An entry in The Crocodile Prize
People’s Award for Short Stories
IT rained that morning, not Bougainville’s usual downpour of cats and dogs but a light, incessant drizzle, the sort that can drive one over the edge.
The grey, almost dark appearance of the heavens added to the sense of sombre depression that hung heavy in the air, as though in sympathy with the events that were unfolding.
Green breakers pounded the beach keeping the banana boats shore-bound except for those ferrying people to the village.
A sense of claustrophobia, added to by military operations on the island, did nothing to dispel a pervasive sense of gloom and powerlessness.
The military had made the relatively simple task of moving the body to the village the day before almost insurmountable.

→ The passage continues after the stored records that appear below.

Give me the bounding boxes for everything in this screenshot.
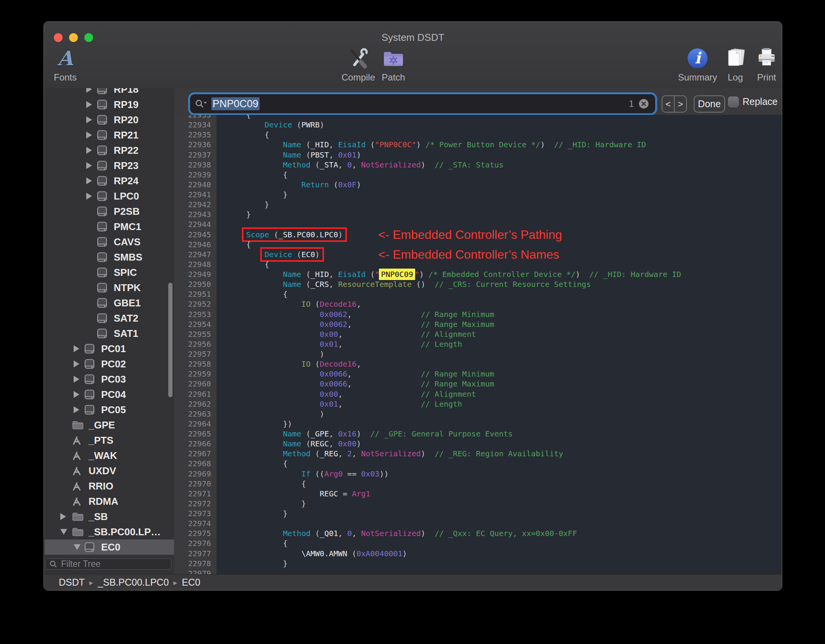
sidebar-item-gbe1[interactable]: GBE1 (45, 295, 174, 311)
disclosure-triangle-icon[interactable] (74, 361, 79, 367)
sidebar-item-uxdv[interactable]: UXDV (45, 463, 174, 478)
device-icon (97, 221, 109, 232)
toolbar-patch-button[interactable]: Patch (371, 46, 416, 83)
sidebar-item-p2sb[interactable]: P2SB (45, 204, 174, 219)
sidebar-item--sb-pc00-lp-[interactable]: _SB.PC00.LP… (45, 524, 174, 539)
line-number: 22951 (174, 289, 211, 299)
sidebar-item-rp21[interactable]: RP21 (45, 127, 174, 143)
find-next-button[interactable]: > (675, 96, 686, 112)
sidebar-item-ec0[interactable]: EC0 (45, 539, 174, 555)
disclosure-triangle-icon[interactable] (86, 132, 92, 138)
find-previous-button[interactable]: < (662, 96, 675, 112)
code-line: } (228, 190, 782, 200)
code-line: 0x0066, // Range Maximum (228, 379, 782, 389)
code-line: Method (_STA, 0, NotSerialized) // _STA:… (228, 160, 782, 170)
sidebar-item-rp18[interactable]: RP18 (45, 88, 174, 97)
code-editor[interactable]: { Device (PWRB) { Name (_HID, EisaId ("P… (217, 115, 782, 575)
device-icon (97, 328, 109, 339)
sidebar-item-pc01[interactable]: PC01 (45, 341, 174, 356)
sidebar-item-pmc1[interactable]: PMC1 (45, 219, 174, 234)
sidebar-item-pc05[interactable]: PC05 (45, 402, 174, 417)
sidebar-item-pc02[interactable]: PC02 (45, 356, 174, 372)
disclosure-triangle-icon[interactable] (86, 147, 92, 154)
disclosure-triangle-icon[interactable] (86, 88, 92, 93)
sidebar-item--sb[interactable]: _SB (45, 509, 174, 524)
replace-checkbox[interactable] (728, 97, 739, 107)
breadcrumb-device[interactable]: EC0 (182, 577, 200, 588)
device-icon (97, 114, 109, 125)
sidebar-item-rdma[interactable]: RDMA (45, 494, 174, 509)
line-number: 22936 (174, 140, 211, 150)
device-icon (84, 374, 96, 385)
disclosure-triangle-icon[interactable] (86, 101, 92, 108)
device-icon (97, 298, 109, 308)
breadcrumb-root[interactable]: DSDT (59, 577, 85, 588)
sidebar-item-smbs[interactable]: SMBS (45, 250, 174, 265)
disclosure-triangle-icon[interactable] (74, 391, 79, 398)
code-line: IO (Decode16, (228, 299, 782, 309)
line-number: 22954 (174, 319, 211, 329)
line-number: 22971 (174, 489, 211, 499)
device-tree-sidebar: RP18RP19RP20RP21RP22RP23RP24LPC0P2SBPMC1… (45, 88, 174, 575)
search-icon (49, 560, 58, 569)
search-input[interactable]: PNP0C09 1 (190, 94, 655, 113)
toolbar-print-label: Print (744, 72, 782, 83)
code-line: IO (Decode16, (228, 359, 782, 369)
folder-icon (72, 420, 84, 430)
line-number: 22955 (174, 329, 211, 339)
sidebar-item-rp23[interactable]: RP23 (45, 158, 174, 173)
sidebar-item-lpc0[interactable]: LPC0 (45, 188, 174, 204)
sidebar-item--gpe[interactable]: _GPE (45, 417, 174, 433)
device-icon (97, 313, 109, 324)
sidebar-item-rrio[interactable]: RRIO (45, 478, 174, 494)
sidebar-scrollbar[interactable] (168, 283, 172, 397)
sidebar-item-spic[interactable]: SPIC (45, 265, 174, 280)
sidebar-item-rp24[interactable]: RP24 (45, 173, 174, 188)
disclosure-triangle-icon[interactable] (74, 406, 79, 413)
tree-item-label: _PTS (89, 435, 113, 446)
window-title: System DSDT (44, 32, 782, 43)
folder-icon (72, 526, 84, 537)
device-icon (97, 88, 109, 95)
filter-tree-field[interactable]: Filter Tree (45, 558, 172, 570)
code-line: { (228, 130, 782, 140)
sidebar-item-rp19[interactable]: RP19 (45, 97, 174, 112)
sidebar-item--pts[interactable]: _PTS (45, 433, 174, 448)
disclosure-triangle-icon[interactable] (86, 116, 92, 123)
toolbar-print-button[interactable]: Print (744, 46, 782, 83)
done-button[interactable]: Done (694, 95, 725, 113)
disclosure-triangle-icon[interactable] (60, 529, 67, 535)
disclosure-triangle-icon[interactable] (86, 193, 92, 200)
sidebar-item-sat1[interactable]: SAT1 (45, 326, 174, 341)
sidebar-item-cavs[interactable]: CAVS (45, 234, 174, 250)
disclosure-triangle-icon[interactable] (74, 376, 79, 383)
tree-item-label: RP22 (114, 145, 139, 156)
code-line: }) (228, 419, 782, 429)
device-icon (97, 237, 109, 247)
clear-search-icon[interactable] (638, 98, 649, 109)
toolbar-patch-label: Patch (371, 72, 416, 83)
line-number: 22967 (174, 449, 211, 459)
sidebar-item--wak[interactable]: _WAK (45, 448, 174, 463)
line-number: 22962 (174, 399, 211, 409)
sidebar-item-ntpk[interactable]: NTPK (45, 280, 174, 295)
sidebar-item-pc03[interactable]: PC03 (45, 372, 174, 387)
tree-item-label: PC05 (101, 404, 126, 416)
sidebar-item-sat2[interactable]: SAT2 (45, 311, 174, 326)
disclosure-triangle-icon[interactable] (86, 177, 92, 184)
breadcrumb-scope[interactable]: _SB.PC00.LPC0 (98, 577, 169, 588)
sidebar-item-rp22[interactable]: RP22 (45, 143, 174, 158)
code-line: Name (REGC, 0x00) (228, 439, 782, 449)
tree-item-label: SAT2 (114, 312, 139, 324)
disclosure-triangle-icon[interactable] (74, 345, 79, 352)
disclosure-triangle-icon[interactable] (60, 513, 66, 520)
tree-item-label: RP20 (114, 114, 139, 126)
code-line: } (228, 499, 782, 509)
disclosure-triangle-icon[interactable] (86, 162, 92, 169)
sidebar-item-pc04[interactable]: PC04 (45, 387, 174, 402)
disclosure-triangle-icon[interactable] (74, 544, 81, 550)
line-number: 22935 (174, 130, 211, 140)
toolbar-fonts-button[interactable]: A Fonts (44, 46, 88, 83)
sidebar-item-rp20[interactable]: RP20 (45, 112, 174, 127)
device-icon (97, 282, 109, 293)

At each checkpoint all the males accompanying the body were subjected to a body strip and search, including one at sea by the crew of a naval patrol boat.
The desire of the relatives and friends of the dearly departed to mourn in private solitude was shattered by the barked order of the military for all males to remove their shirts.

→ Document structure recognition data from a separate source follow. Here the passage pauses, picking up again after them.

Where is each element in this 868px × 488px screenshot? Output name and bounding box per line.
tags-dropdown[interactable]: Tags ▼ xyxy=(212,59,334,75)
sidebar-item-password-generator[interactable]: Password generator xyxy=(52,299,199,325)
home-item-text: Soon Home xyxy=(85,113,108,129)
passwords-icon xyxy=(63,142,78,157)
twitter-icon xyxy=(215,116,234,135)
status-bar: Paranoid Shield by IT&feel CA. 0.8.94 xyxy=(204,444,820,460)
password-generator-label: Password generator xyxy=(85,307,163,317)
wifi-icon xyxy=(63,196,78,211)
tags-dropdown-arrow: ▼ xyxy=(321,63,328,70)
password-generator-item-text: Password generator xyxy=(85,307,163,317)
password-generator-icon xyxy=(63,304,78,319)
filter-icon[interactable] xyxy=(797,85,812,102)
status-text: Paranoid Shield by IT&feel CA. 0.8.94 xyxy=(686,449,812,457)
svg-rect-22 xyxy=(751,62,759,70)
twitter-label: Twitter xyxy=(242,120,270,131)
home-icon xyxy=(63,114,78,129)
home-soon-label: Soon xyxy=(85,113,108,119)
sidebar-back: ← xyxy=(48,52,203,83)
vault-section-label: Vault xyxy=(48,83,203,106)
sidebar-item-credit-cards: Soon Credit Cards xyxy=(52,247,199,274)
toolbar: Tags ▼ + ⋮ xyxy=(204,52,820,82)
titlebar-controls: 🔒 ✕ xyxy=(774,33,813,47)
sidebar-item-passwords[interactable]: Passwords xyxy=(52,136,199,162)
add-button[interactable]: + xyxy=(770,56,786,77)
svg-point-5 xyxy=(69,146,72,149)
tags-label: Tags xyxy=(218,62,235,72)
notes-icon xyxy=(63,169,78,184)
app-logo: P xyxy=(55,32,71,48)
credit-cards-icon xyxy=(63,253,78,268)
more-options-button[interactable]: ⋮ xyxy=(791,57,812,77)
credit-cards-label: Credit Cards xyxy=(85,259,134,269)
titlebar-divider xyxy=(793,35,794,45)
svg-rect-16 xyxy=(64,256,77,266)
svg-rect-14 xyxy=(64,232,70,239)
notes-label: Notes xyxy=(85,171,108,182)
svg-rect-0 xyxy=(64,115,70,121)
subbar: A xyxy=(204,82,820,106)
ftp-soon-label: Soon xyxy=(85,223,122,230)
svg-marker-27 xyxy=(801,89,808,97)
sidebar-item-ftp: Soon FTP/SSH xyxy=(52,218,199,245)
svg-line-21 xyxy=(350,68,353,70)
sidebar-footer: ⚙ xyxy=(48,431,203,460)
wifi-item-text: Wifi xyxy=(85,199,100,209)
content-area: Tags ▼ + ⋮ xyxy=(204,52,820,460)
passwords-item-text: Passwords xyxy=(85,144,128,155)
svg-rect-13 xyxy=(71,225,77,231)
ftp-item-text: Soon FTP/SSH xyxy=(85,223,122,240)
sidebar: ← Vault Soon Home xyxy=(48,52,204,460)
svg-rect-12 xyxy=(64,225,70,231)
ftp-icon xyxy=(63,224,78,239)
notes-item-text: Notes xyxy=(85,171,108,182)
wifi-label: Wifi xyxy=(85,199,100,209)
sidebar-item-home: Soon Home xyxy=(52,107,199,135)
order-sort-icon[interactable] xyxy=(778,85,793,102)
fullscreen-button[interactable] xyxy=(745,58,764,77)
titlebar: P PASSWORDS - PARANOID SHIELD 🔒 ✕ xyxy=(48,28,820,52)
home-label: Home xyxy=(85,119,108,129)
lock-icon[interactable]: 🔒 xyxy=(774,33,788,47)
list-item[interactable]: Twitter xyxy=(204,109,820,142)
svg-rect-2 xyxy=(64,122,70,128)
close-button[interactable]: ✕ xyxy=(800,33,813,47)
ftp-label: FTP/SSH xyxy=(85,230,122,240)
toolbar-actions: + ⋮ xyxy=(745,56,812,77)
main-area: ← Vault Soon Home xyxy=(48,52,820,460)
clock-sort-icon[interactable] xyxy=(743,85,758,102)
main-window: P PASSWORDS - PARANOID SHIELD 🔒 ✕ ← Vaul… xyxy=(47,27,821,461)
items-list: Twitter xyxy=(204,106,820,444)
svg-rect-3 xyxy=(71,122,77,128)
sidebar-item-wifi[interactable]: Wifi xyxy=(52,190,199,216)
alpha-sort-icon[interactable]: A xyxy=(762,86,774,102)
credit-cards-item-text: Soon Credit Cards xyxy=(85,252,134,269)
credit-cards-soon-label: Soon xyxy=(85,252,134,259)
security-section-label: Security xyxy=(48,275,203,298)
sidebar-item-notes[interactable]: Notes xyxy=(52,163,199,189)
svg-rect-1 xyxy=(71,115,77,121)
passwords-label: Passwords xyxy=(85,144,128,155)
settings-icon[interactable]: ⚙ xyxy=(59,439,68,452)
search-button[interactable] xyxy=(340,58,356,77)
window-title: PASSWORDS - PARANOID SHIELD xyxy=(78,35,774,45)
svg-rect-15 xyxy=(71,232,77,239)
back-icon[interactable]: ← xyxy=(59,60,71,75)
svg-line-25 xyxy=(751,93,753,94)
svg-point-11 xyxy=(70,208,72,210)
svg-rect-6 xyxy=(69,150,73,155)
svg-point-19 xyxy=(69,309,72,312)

So there they stood exposed before young men drunk with the exercise of the power of the M16s and SLRs in their hands.
At the village, the landing of the boat was made precarious by the breakers pounding the shore, further draining the emotions of the mourners.
Landing boats at the village was always difficult but during high tides in bad weather it was extremely tricky. But the boat was eventually pulled in and the wailing began.

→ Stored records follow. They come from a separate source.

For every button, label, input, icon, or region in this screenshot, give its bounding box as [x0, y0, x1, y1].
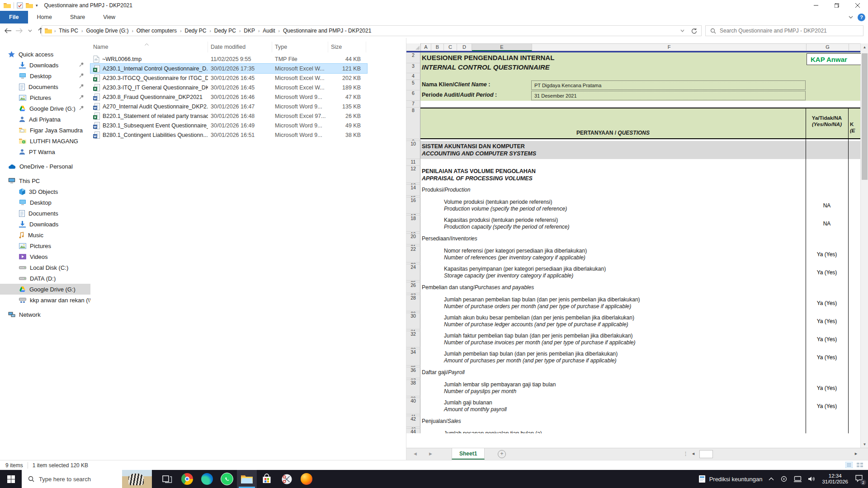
- chevron-right-icon[interactable]: ›: [237, 28, 243, 33]
- sidebar-item-this-pc[interactable]: This PC: [0, 175, 90, 186]
- sidebar-item-music[interactable]: Music: [0, 230, 90, 240]
- row-header-12[interactable]: 12: [406, 166, 420, 183]
- row-header-5[interactable]: 5: [406, 80, 420, 90]
- sheet-corner[interactable]: [406, 43, 421, 51]
- sidebar-item-3d-objects[interactable]: 3D Objects: [0, 186, 90, 197]
- qat-dropdown-icon[interactable]: ▾: [36, 3, 38, 8]
- row-header-24[interactable]: 24: [406, 264, 420, 281]
- column-header-type[interactable]: Type: [272, 42, 328, 52]
- taskbar-search-input[interactable]: Type here to search: [22, 470, 152, 488]
- address-dropdown-icon[interactable]: [677, 25, 688, 36]
- clock[interactable]: 12:34 31/01/2026: [822, 473, 848, 485]
- sidebar-item-google-drive-g[interactable]: Google Drive (G:): [0, 103, 90, 114]
- sidebar-item-downloads[interactable]: Downloads: [0, 219, 90, 230]
- sidebar-item-onedrive-personal[interactable]: OneDrive - Personal: [0, 161, 90, 172]
- hscroll-left-icon[interactable]: ◄: [691, 448, 695, 459]
- file-explorer-icon[interactable]: [237, 470, 257, 488]
- forward-icon[interactable]: [14, 25, 24, 36]
- row-header-38[interactable]: 38: [406, 380, 420, 396]
- breadcrumb-item-dedy-pc[interactable]: Dedy PC: [184, 28, 207, 34]
- file-row-a270-internal-audit-questionnaire-dkp2[interactable]: A270_Internal Audit Questionnaire_DKP2..…: [90, 102, 367, 111]
- row-header-28[interactable]: 28: [406, 295, 420, 311]
- column-header-d[interactable]: D: [457, 43, 472, 51]
- row-header-32[interactable]: 32: [406, 331, 420, 347]
- chevron-right-icon[interactable]: ›: [52, 28, 58, 33]
- hscrollbar-thumb[interactable]: [699, 450, 713, 458]
- breadcrumb-item-other-computers[interactable]: Other computers: [136, 28, 178, 34]
- chevron-right-icon[interactable]: ›: [129, 28, 135, 33]
- column-header-c[interactable]: C: [444, 43, 457, 51]
- ribbon-tab-view[interactable]: View: [94, 11, 124, 23]
- row-header-22[interactable]: 22: [406, 246, 420, 263]
- sidebar-item-figar-jaya-samudra[interactable]: Figar Jaya Samudra: [0, 125, 90, 136]
- tab-options-icon[interactable]: ⋮: [683, 448, 688, 459]
- sidebar-item-desktop[interactable]: Desktop: [0, 197, 90, 208]
- row-header-3[interactable]: 3: [406, 63, 420, 73]
- sidebar-item-google-drive-g[interactable]: Google Drive (G:): [0, 284, 90, 295]
- sidebar-item-documents[interactable]: Documents: [0, 81, 90, 92]
- sidebar-item-data-d[interactable]: DATA (D:): [0, 273, 90, 284]
- search-highlight-image[interactable]: [122, 470, 152, 488]
- file-row-b230-1-subsequent-event-questionnaire[interactable]: B230.1_Subsequent Event Questionnaire_..…: [90, 121, 367, 130]
- breadcrumb-item-dkp[interactable]: DKP: [243, 28, 256, 34]
- ribbon-tab-home[interactable]: Home: [28, 11, 61, 23]
- sidebar-item-downloads[interactable]: Downloads: [0, 60, 90, 70]
- row-header-36[interactable]: 36: [406, 367, 420, 378]
- scrollbar-thumb[interactable]: [862, 53, 868, 180]
- maximize-button[interactable]: [826, 0, 847, 11]
- ribbon-tab-file[interactable]: File: [0, 11, 28, 23]
- column-header-a[interactable]: A: [421, 43, 431, 51]
- scroll-up-icon[interactable]: ▲: [861, 43, 868, 51]
- back-icon[interactable]: [3, 25, 14, 36]
- sidebar-item-quick-access[interactable]: Quick access: [0, 49, 90, 60]
- sidebar-item-pictures[interactable]: Pictures: [0, 240, 90, 251]
- task-view-icon[interactable]: [157, 470, 177, 488]
- row-header-34[interactable]: 34: [406, 349, 420, 366]
- row-header-16[interactable]: 16: [406, 197, 420, 214]
- column-header-date-modified[interactable]: Date modified: [208, 42, 272, 52]
- sidebar-item-desktop[interactable]: Desktop: [0, 70, 90, 81]
- file-row-b220-1-statement-of-related-party-transac[interactable]: B220.1_Statement of related party transa…: [90, 111, 367, 121]
- chevron-up-icon[interactable]: [769, 477, 774, 481]
- snipping-tool-icon[interactable]: [277, 470, 297, 488]
- file-row-wrl0066-tmp[interactable]: ~WRL0066.tmp11/02/2025 9:55TMP File44 KB: [90, 54, 367, 64]
- network-icon[interactable]: [794, 476, 802, 482]
- add-sheet-icon[interactable]: +: [498, 450, 506, 458]
- row-header-42[interactable]: 42: [406, 416, 420, 427]
- column-header-b[interactable]: B: [431, 43, 444, 51]
- thumbnail-view-icon[interactable]: [856, 462, 863, 468]
- edge-icon[interactable]: [197, 470, 217, 488]
- start-button[interactable]: [0, 470, 22, 488]
- minimize-button[interactable]: [806, 0, 826, 11]
- row-header-44[interactable]: 44: [406, 429, 420, 433]
- properties-icon[interactable]: [17, 2, 23, 9]
- recent-locations-icon[interactable]: [24, 25, 35, 36]
- address-field[interactable]: ›This PC›Google Drive (G:)›Other compute…: [42, 25, 702, 36]
- chevron-right-icon[interactable]: ›: [256, 28, 262, 33]
- file-row-a230-3-itgcq-questionnaire-for-itgc-dk[interactable]: A230.3-ITGCQ_Questionnaire for ITGC_DK..…: [90, 73, 367, 83]
- close-button[interactable]: [847, 0, 868, 11]
- column-header-partial[interactable]: [849, 43, 862, 51]
- field-value[interactable]: 31 Desember 2021: [531, 91, 806, 100]
- chevron-right-icon[interactable]: ›: [79, 28, 85, 33]
- row-header-2[interactable]: 2: [406, 52, 420, 63]
- expand-ribbon-icon[interactable]: [849, 16, 853, 19]
- device-icon[interactable]: [780, 475, 788, 483]
- sidebar-item-luthfi-magang[interactable]: LUTHFI MAGANG: [0, 136, 90, 146]
- breadcrumb-item-questionnaire-and-pmpj-dkp2021[interactable]: Questionnaire and PMPJ - DKP2021: [282, 28, 372, 34]
- file-row-a230-1-internal-control-questionnaire-d[interactable]: A230.1_Internal Control Questionnaire_D.…: [90, 64, 367, 73]
- chevron-right-icon[interactable]: ›: [276, 28, 282, 33]
- column-header-g[interactable]: G: [807, 43, 849, 51]
- news-widget[interactable]: Prediksi keuntungan: [698, 475, 763, 483]
- ribbon-tab-share[interactable]: Share: [61, 11, 94, 23]
- file-row-b280-1-contingent-liabilities-questionn[interactable]: B280.1_Contingent Liabilities Questionn.…: [90, 130, 367, 140]
- column-header-name[interactable]: Name: [90, 42, 208, 52]
- hscroll-right-icon[interactable]: ►: [854, 448, 858, 459]
- row-header-10[interactable]: 10: [406, 141, 420, 159]
- row-header-14[interactable]: 14: [406, 185, 420, 196]
- prev-sheet-icon[interactable]: ◄: [413, 448, 418, 459]
- file-row-a230-8-fraud-questionnaire-dkp2021[interactable]: A230.8_Fraud Questionnaire_DKP202130/01/…: [90, 92, 367, 102]
- row-header-4[interactable]: 4: [406, 73, 420, 80]
- sidebar-item-documents[interactable]: Documents: [0, 208, 90, 219]
- scroll-down-icon[interactable]: ▼: [861, 441, 868, 448]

The special son of the village had died on Saturday and this was now Tuesday morning. During the night the sparse village population had doubled perhaps trebled. People were there for the burial. The village had not seen such a gathering in recent memory.
Nobody slept that night. A communal rite was observed, the women surrounding the body in a circle of light from the hurricane lamps; the men and boys drifting around the edge of the light. No one gave instructions: it was understood on such occasions that economy of words was sufficient.
The mourning continued through the night, sometimes rising to a crescendo then subsiding to a whimper interspersed with periods of silence.
The older women wove sad dirges asking why. The wizened maternal grandmother asked why younger people go ahead in the natural progression to the grave. She repeated her question, almost as a complaint, to any younger person who would stop by.
She would say it was she who needed the release of death, not her grandson. It was unnatural and unreasonable, totally unfair.
Why? Those village people who had gone beyond primary education could be counted on the fingers of one hand and the deceased had gone beyond a first degree. His achievements seemed irrelevant as his body lay cold and beyond reach of the living.
He had represented the dreams and aspirations of the younger members of that village and a host of surrounding villages.
He was a special son of the area who had risen above the barriers and obstacles to achieve more. The older members of the village held him in high esteem; he had reached such status that the older folks would listen and pay attention to what he said.
In the last 1 years of his life he had succumbed to illness and pain and discomfort had been his constant companions. Regardless, he lived as if he would exist forever: planning, working, accomplishing all that pertains to an active life.
Thirty -six years he had lived and now his body lay cold and unresponsive, hemmed in by the sides of the coffin, nonetheless exuding a sense of peace. He had gone beyond the realm of human experience.
His life could be compared to an unfinished symphony, indeed the symphony had barely begun. The Christian memorial service conducted by the pastor, a former classmate, was simple, sad and full of reflections on his life and hope for resurrection and reunion.
Then followed the slow, solemn march on the shoulders of his friends, classmates and relatives - the last journey to his resting place, a plot of land not far from the village.
At the plot there was no debate about how his body was going to be positioned nor had there been earlier discussion. Unspoken village wisdom prevailed and he was laid to rest with his head toward his sister and his feet towards his mother.
After the body had been committed to mother earth, the people slowly drifted back to the village and to the places from which they had come. They had fulfilled their kinship obligations and there was nothing more they could do except leave.
The angry sea could not hold them back even though it was pounding the shore in a continuous barrage of breakers making it nigh on impossible to launch the banana boats.
Left behind was a young widow and two fatherless boys and a host of memories: memories of what was and what could have been.
An ancient sage once said the end is better than the beginning. Can this be so? Was yesterday better than 36 years ago when it all began for him?
Ahead stretches the gaping chasm of time, relentless, unforgiving and eternal.
That little plot of land a stone’s throw and a bit from the village is sister, brother, mother and father and, in the end, me.